Sizin bu konuda da çalışmalarınız oluyor galiba.
Evet, son dönemlerde çocuklarla ilgili ümit doluyum. Geçtiğimiz sene bir beyefendi mülteci çocukların eğitimi için binasının kullanım hakkını bize bağışladı. Şu anda orada 110 yetim çocuğumuz eğitim görüyor. Türkçe, İlmihal, Kur’an-ı Kerim, Değerler-Temizlik eğitimi veriyoruz. Bir çocuğun problemi varsa, bakıyoruz. Bu çocuklar, savaşın çocukları, psikolojileri bozuk. Gidip aileleri ziyaret ediyoruz.
Bu aile ziyaretlerinde şaşırtıcı durumlar da yaşanıyordur.

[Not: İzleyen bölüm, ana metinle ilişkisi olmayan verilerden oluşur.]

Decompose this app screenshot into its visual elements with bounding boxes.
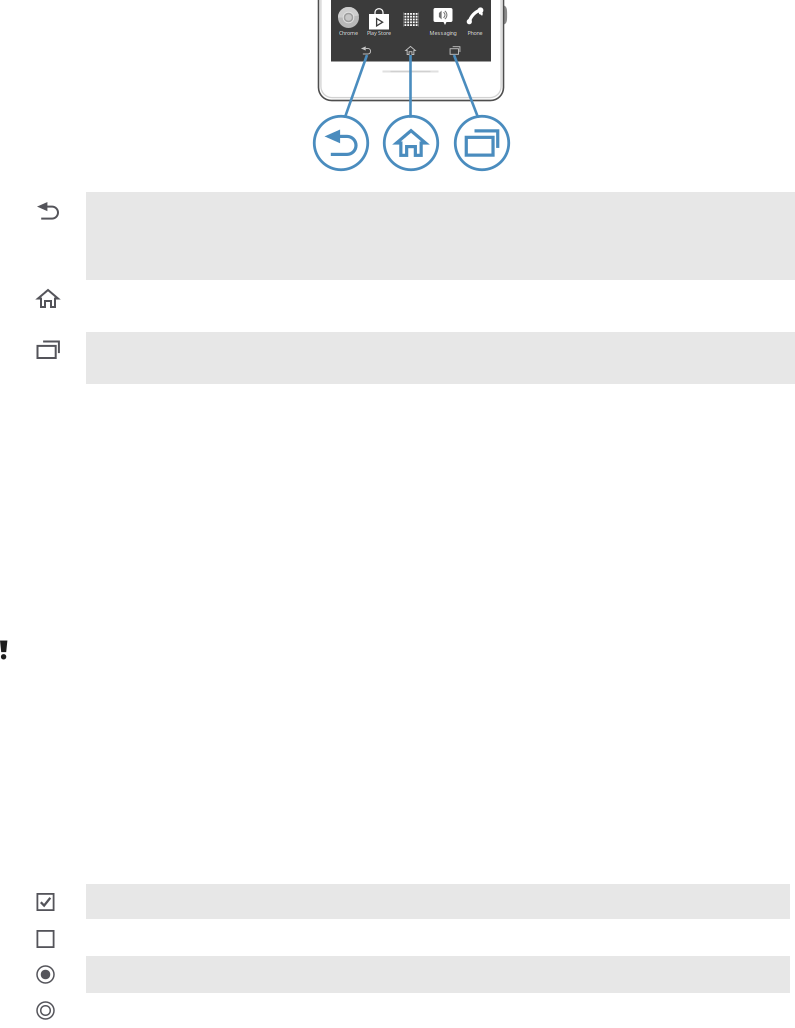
staticText: Phone bbox=[468, 30, 482, 37]
button[interactable]: Unchecked box bbox=[0, 924, 795, 954]
button[interactable]: Back key bbox=[0, 192, 795, 280]
button[interactable]: Unselected option bbox=[0, 996, 795, 1026]
button[interactable]: Recent apps bbox=[455, 116, 509, 170]
staticText: Play Store bbox=[367, 30, 391, 37]
staticText: Chrome bbox=[339, 30, 358, 37]
button[interactable]: Recent apps key bbox=[0, 332, 795, 384]
button[interactable]: Home key bbox=[0, 276, 795, 320]
staticText: Messaging bbox=[430, 30, 456, 37]
button[interactable]: Selected option bbox=[0, 956, 795, 993]
button[interactable]: Checked box bbox=[0, 884, 795, 919]
button[interactable]: Back bbox=[314, 116, 368, 170]
button[interactable]: Home bbox=[384, 116, 438, 170]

Mesela bir çocuğumuz var, çok zeki. Fakat öğretmenlerini çok yordu, sınıfta hiç ders yaptırmıyor. Arkadaşlarımız ailesini ziyarete gittiler. Çocuk, evde aile reisi; bakkala o gidiyor, kardeşlerine o bakıyor. Sürekli ağlayan bir annesi var; eşini, yakınlarını kaybetmiş. Anne evladının kavgacı olabileceğine inanmıyor. Evde aile reisi, çocuk olamıyor. Kreşe gelince de çocuk oluyor işte.
İnsan Olmayı Öğrendim
Siz çocukları eğitmenin derdine düşmüşsünüz, hayat ve içinde bulunduğunuz faaliyetler de isteyerek ya da istemeden sizi eğitiyor olmalı. Ne öğrendiniz bu çalışmalardan?
İnsan olmayı, hayata sahip çıkmayı öğrendim. Başımıza gelen sıkıntılara katlanmamız gerektiğini öğrendim. Şunu görüyorum; Allah yardım ediyor.
Bazen utanıyorum… Kendi kendime Allah’tan utanıyorum. Kendi aile yaşantımda, etrafımda düzelmeyecek dediğim işlerin düzeldiğini görünce daha çok utanıyorum. Geçen bir yerde konuşurken, şükretmekten yerlere yatasım geliyor dedim, artık böyle bir tabir kullanayım size. Çünkü Allah hak etmediğin güzellikleri veriyor. Şunu biliyorum, sen başkalarına yardım edince Allah sana umduğundan fazla yardım ediyor.
Tecrübelerinizden yola çıkara bizlere neler tavsiye edersiniz?
Yapmaktan, vermekten vazgeçmemeli, insan olmalıyız diyorum; merhamet ayrı bir şey, merhamet yoksa yapacağımız hiçbir şey yok.